Emergency thoracoscopic surgery for a pregnant woman with pulmonary arteriovenous malformation rupture-related hemothorax is safe and feasible. In contrast to transcatheter arterial embolization, video-assisted thoracic surgery could simultaneously achieve hemostasis for prevention of mortality, eradication of abnormal vasculature, and removal of massive thrombi.

Peer Review reports

Background

Pulmonary arteriovenous malformations (PAVMs) are rare vascular abnormalities that allow direct communication between the pulmonary artery and vein, bypassing the capillaries.

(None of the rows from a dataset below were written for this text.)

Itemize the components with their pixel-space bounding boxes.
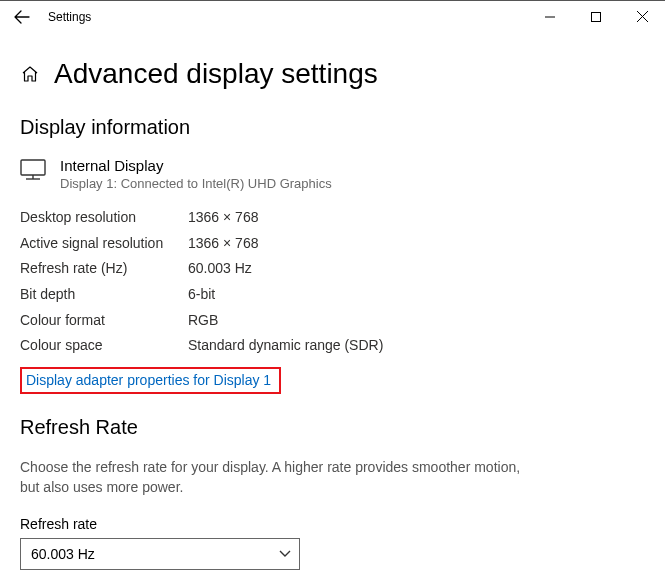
minimize-button[interactable] <box>527 1 573 33</box>
page-title: Advanced display settings <box>54 58 378 90</box>
window-title: Settings <box>44 10 91 24</box>
display-subtitle: Display 1: Connected to Intel(R) UHD Gra… <box>60 176 332 191</box>
maximize-button[interactable] <box>573 1 619 33</box>
section-refresh-rate: Refresh Rate <box>20 416 645 439</box>
info-row: Refresh rate (Hz)60.003 Hz <box>20 256 645 282</box>
close-icon <box>637 11 648 22</box>
section-display-info: Display information <box>20 116 645 139</box>
info-value: 6-bit <box>188 284 215 306</box>
info-row: Desktop resolution1366 × 768 <box>20 205 645 231</box>
info-value: 1366 × 768 <box>188 207 258 229</box>
refresh-rate-description: Choose the refresh rate for your display… <box>20 457 540 498</box>
svg-rect-0 <box>592 12 601 21</box>
info-row: Bit depth6-bit <box>20 282 645 308</box>
refresh-rate-dropdown[interactable]: 60.003 Hz <box>20 538 300 570</box>
titlebar: Settings <box>0 0 665 32</box>
info-row: Colour formatRGB <box>20 308 645 334</box>
info-key: Active signal resolution <box>20 233 188 255</box>
minimize-icon <box>545 12 555 22</box>
home-button[interactable] <box>20 64 40 84</box>
display-info-table: Desktop resolution1366 × 768 Active sign… <box>20 205 645 359</box>
info-value: RGB <box>188 310 218 332</box>
info-key: Bit depth <box>20 284 188 306</box>
info-value: 1366 × 768 <box>188 233 258 255</box>
info-row: Active signal resolution1366 × 768 <box>20 231 645 257</box>
display-name: Internal Display <box>60 157 332 174</box>
info-key: Desktop resolution <box>20 207 188 229</box>
chevron-down-icon <box>279 547 291 561</box>
info-key: Colour format <box>20 310 188 332</box>
content-area: Advanced display settings Display inform… <box>0 58 665 571</box>
info-value: 60.003 Hz <box>188 258 252 280</box>
info-value: Standard dynamic range (SDR) <box>188 335 383 357</box>
close-button[interactable] <box>619 1 665 33</box>
home-icon <box>21 65 39 83</box>
info-key: Refresh rate (Hz) <box>20 258 188 280</box>
refresh-rate-value: 60.003 Hz <box>31 546 95 562</box>
maximize-icon <box>591 12 601 22</box>
info-key: Colour space <box>20 335 188 357</box>
refresh-rate-label: Refresh rate <box>20 516 645 532</box>
arrow-left-icon <box>14 9 30 25</box>
back-button[interactable] <box>0 1 44 33</box>
svg-rect-1 <box>21 160 45 175</box>
display-block: Internal Display Display 1: Connected to… <box>20 157 645 191</box>
monitor-icon <box>20 159 46 185</box>
info-row: Colour spaceStandard dynamic range (SDR) <box>20 333 645 359</box>
display-adapter-link[interactable]: Display adapter properties for Display 1 <box>20 367 281 394</box>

Most PAVMs are asymptomatic, but occasionally dyspnea may develop owing to a right-to-left shunt. Although hemoptysis and hemothorax are rare complications of PAVM, they can be life-threatening [1, 2]. Therefore, use of the appropriate treatment strategy is critical. Here we present the case of a pregnant woman with PAVM who developed spontaneous tension hemothorax that was successfully treated with minimally invasive thoracoscopic surgery.

Case presentation

A 31 weeks pregnant 32-year-old Asian woman presented to our emergency department with the chief complaint of sudden-onset dyspnea and backache. Signs of acute respiratory distress, pallor with cold sweats, and hypotension (blood pressure 66/36 mmHg) were noted on arrival. According to her medical record, she had no history of significant systemic disease or medical events. She also denied any recent trauma.

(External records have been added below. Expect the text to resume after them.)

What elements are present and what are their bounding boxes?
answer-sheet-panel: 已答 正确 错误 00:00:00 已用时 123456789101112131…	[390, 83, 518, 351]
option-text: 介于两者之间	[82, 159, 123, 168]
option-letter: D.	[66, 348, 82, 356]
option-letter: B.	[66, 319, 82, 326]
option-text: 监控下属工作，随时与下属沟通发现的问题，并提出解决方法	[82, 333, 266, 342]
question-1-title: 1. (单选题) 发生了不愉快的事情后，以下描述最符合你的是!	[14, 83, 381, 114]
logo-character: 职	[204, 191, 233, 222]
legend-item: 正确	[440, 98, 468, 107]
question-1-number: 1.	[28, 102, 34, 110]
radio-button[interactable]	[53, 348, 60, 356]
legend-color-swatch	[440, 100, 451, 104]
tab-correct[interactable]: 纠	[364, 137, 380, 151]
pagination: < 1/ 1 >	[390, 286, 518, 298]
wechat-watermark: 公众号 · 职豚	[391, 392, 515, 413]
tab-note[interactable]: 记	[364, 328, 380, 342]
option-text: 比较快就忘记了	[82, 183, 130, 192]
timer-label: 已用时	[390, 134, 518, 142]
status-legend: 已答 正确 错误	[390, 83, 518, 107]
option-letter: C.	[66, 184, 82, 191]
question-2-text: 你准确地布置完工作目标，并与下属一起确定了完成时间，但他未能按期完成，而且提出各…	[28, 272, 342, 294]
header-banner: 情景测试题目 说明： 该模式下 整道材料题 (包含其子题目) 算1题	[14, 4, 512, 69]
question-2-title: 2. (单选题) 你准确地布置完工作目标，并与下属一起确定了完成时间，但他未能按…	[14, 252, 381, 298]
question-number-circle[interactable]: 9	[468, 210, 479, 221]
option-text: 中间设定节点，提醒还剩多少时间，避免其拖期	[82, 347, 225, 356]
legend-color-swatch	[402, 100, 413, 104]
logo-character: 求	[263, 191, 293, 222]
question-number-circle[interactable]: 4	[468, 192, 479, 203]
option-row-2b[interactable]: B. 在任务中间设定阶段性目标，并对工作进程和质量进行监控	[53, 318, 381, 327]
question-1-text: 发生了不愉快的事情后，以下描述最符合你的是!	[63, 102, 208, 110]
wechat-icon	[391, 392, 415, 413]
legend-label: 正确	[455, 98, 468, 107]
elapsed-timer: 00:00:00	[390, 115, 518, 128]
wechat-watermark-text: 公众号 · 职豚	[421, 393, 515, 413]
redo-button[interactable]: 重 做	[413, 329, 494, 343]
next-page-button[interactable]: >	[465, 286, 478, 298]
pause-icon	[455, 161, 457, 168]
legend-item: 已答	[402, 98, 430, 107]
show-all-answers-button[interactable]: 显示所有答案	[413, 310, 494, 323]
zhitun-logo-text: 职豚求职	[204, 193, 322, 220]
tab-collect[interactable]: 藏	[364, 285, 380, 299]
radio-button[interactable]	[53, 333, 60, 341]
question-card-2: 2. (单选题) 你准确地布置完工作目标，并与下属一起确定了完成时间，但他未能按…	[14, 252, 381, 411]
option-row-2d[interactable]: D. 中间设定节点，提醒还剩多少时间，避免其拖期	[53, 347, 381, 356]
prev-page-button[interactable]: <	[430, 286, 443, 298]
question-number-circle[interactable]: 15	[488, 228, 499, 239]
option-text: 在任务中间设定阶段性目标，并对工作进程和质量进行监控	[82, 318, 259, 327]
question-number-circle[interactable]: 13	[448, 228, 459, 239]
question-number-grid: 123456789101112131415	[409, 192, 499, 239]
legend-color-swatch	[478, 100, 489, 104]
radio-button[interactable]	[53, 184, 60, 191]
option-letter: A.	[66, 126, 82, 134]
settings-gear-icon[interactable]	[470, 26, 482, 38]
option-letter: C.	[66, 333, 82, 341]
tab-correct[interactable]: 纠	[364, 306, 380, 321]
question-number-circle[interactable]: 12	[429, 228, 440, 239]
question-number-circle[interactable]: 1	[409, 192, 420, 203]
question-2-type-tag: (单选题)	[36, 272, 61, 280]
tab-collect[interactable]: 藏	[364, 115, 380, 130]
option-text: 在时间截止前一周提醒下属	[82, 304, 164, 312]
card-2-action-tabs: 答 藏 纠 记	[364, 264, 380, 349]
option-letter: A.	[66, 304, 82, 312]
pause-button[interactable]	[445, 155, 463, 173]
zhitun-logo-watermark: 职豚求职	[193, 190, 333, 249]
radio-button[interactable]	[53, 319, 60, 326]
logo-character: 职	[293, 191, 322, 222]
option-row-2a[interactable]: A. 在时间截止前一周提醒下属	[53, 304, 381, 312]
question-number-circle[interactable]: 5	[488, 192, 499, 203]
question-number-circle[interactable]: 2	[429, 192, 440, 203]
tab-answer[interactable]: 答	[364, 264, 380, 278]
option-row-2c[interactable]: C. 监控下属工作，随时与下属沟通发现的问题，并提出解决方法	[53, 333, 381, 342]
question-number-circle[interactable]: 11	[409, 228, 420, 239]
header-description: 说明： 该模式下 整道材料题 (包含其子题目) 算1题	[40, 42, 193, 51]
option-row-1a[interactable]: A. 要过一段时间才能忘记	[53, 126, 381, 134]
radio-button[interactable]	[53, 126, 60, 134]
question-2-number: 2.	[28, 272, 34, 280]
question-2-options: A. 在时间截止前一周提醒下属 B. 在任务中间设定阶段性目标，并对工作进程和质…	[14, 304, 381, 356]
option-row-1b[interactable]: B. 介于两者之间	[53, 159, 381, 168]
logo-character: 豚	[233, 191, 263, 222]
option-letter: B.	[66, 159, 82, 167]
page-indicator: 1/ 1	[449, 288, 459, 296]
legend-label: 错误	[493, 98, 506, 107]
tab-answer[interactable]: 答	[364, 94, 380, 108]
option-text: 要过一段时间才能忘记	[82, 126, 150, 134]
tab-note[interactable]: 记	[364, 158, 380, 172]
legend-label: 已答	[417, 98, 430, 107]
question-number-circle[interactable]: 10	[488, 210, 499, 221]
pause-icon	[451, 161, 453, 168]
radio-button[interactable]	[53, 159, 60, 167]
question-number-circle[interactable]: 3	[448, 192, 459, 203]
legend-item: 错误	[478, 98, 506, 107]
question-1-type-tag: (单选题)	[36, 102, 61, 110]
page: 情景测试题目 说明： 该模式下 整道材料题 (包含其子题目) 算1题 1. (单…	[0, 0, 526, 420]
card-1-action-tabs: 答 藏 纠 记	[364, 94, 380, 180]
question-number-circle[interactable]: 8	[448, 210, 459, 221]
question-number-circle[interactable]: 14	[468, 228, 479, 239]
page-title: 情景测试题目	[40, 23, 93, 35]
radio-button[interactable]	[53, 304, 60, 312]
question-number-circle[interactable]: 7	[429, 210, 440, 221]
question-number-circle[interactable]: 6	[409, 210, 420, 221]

On admission, a neurological examination revealed that she was alert, with a Glasgow Coma Scale score of E4V5M6. Her cranial nerves were intact. She had no weakness, ataxia, or sensory disturbance. Her hematology results were near the normal ranges (hemoglobin 10.8 g/dl, mean corpuscular volume 92 fl, platelet count 24 × 103/μl, white blood cell count, 23.37 × 103/μl). Laboratory results also indicated that her renal function, liver function, and levels of serum electrolytes were normal. Hypotension was transiently responsive to fluid resuscitation. A fetal monitor showed variable decelerations, indicating fetal distress. Breath sounds over her right lung field were diminished. Bedside chest ultrasound showed massive right-sided parapneumonic effusion, and thoracentesis yielded bloody fluid. Computed tomography angiography (CTA) of her chest displayed a large right-sided hemothorax with contrast extravasation from an arterial phase-enhanced lesion in the lower lobe of her right lung and mediastinal shifting to the left (Fig. 1). Owing to the tension hemothorax, we immediately performed tube thoracostomy to relieve cardiac compression, and 2000 mL of bloody effusion was drained. Afterwards, she was placed under general anesthesia, and an emergency cesarean delivery was performed; this was immediately followed by thoracoscopic exploration to establish hemostasis.

Fig. 1
figure 1

Coronal computed tomography image of the patient’s chest. A massive right-sided hemothorax and an arterial phase-enhanced lesion, compatible with a vascular anomaly (white arrow), in the lower lobe of the right lung

Video-assisted thoracic surgery (VATS) was performed via a single incision (5 cm in length), which was located near the mid-axillary line in the seventh intercostal space. After removal of retained thrombus inside the pleural space measuring approximately 1800 mL, a ruptured PAVM was identified in the lower lobe of her right lung (Fig. 2). After achieving hemostasis by control of the bleeding vessel with a ring clamp, her blood pressure immediately improved. Wedge resection of the lung was performed with an endostapler (ECHELON FLEX™ ENDOPATH® Staplers). Further exploration revealed a second small PAVM in the middle lobe of her right lung, which was also removed by wedge resection. Histological examination of the resected lung tissue confirmed the diagnosis of PAVM in both the lower and middle lobes of her right lung (Fig. 3).

Fig. 2
figure 2

Ruptured pulmonary arteriovenous malformation in the lower lobe of the right lung showing active bleeding

Fig. 3
figure 3

Histological images of the pulmonary arteriovenous malformations. Septa and interstitium with fresh thrombi formation (white arrows); hematoxylin and eosin staining, × 200 magnification

Her postoperative recovery was uneventful. After taking analgesic medication (acetaminophen 500 mg four times a day), only mild wound pain was reported. Examinations of other organs did not identify any additional arteriovenous malformations. She was discharged 1 week later in a stable condition. She is currently healthy 18 months after surgery.

Discussion

PAVMs are rare vascular abnormalities that can cause life-threatening hemothorax when ruptured, especially in a pregnant woman. We present a case of a 31-year-old pregnant Asian woman (31 weeks’ gestation) whose PAVM ruptured, leading to right-sided spontaneous tension hemothorax. To the best of our knowledge, this is the first case using VATS with the single-incision approach instead of transcatheter arterial embolization (TAE) to successfully obtain hemostasis and eradication of abnormal vasculature by conducting wedge resection of the PAVM.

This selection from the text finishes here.